Do you live in a world of greed and long for a world of good?
What human evils endanger our beloved planet?
Can we do anything about it?
My Infinite Games Series - The Marshlanders, Fly Out of the Darkness, The Road to Beaver Mill (all available on amazon.com); and the Battle for the Black Fen, forthcoming with Moon Willow Press in summer 2017 - are my way of asking those questions and suggesting answers to them.
I taught English and Creative Writing at the University of Wisconsin-Madison for many years, but I eventually threw my full professorship out of the window to engage in community activism and novel writing.
I chose speculative fiction with a real world (non-fantasy) flavor to tell the story about how environmental degradation began in the early modern era, based on the historical conflict between "Merchant Adventurers" and self-sustaining Fen dwellers.
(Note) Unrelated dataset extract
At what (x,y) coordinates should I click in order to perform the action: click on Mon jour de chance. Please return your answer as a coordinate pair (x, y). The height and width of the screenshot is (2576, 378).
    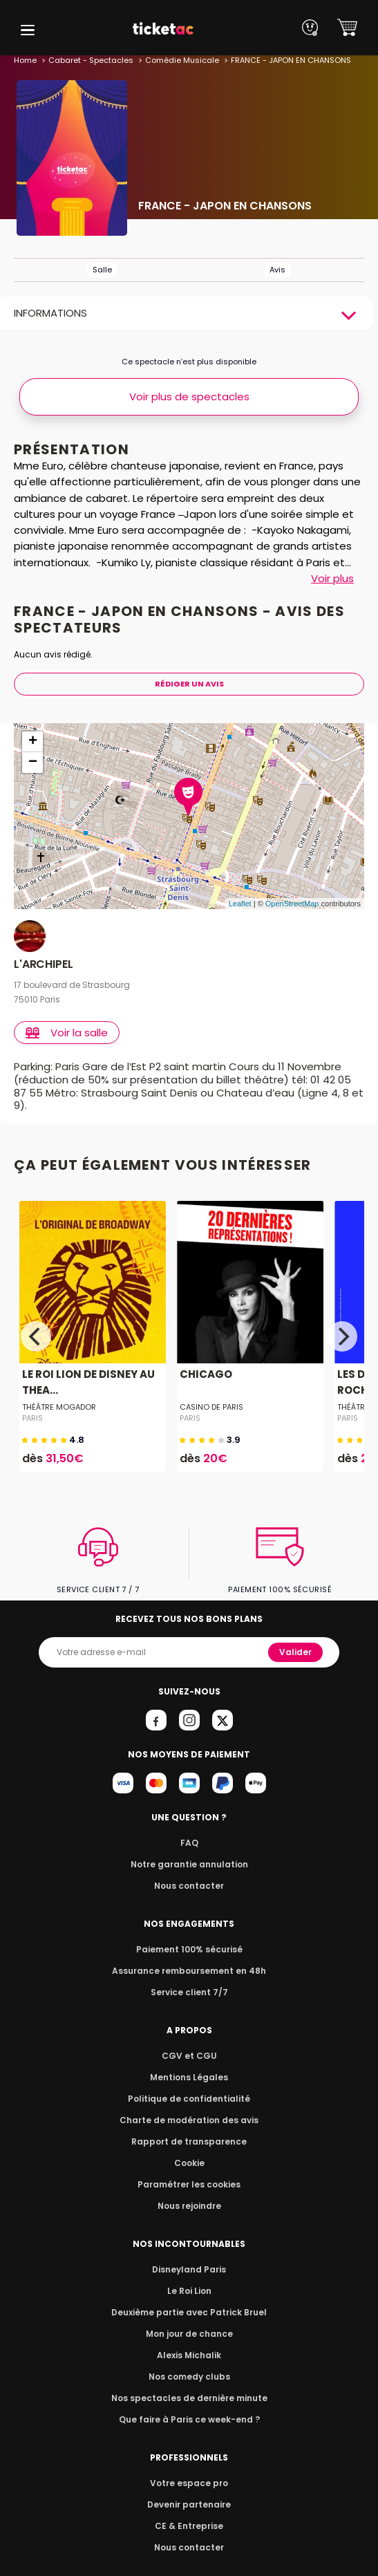     Looking at the image, I should click on (188, 2320).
My novel series fits nicely into the new genre of Eco-Fiction.
During research trips to East Anglia, I discovered that the Fen people revolted against the Bishops at Ely as early as the eleventh century, rose up against unjust landlords in the thirteenth century, and, as the Fen Tigers, conducted such successful guerrilla skirmishes against the drainage schemes of the Earls of Bedford that it took 300 years for their completion.
My Marshlanders seek harmony with nature and each other. Their enemies want to drain their wetlands for exploitation and profit.
I believe my invented world makes for more compelling page-turners than if I wrote strictly historical ficton. My Infinite Games series is suitable for young adult readers as well as for adults.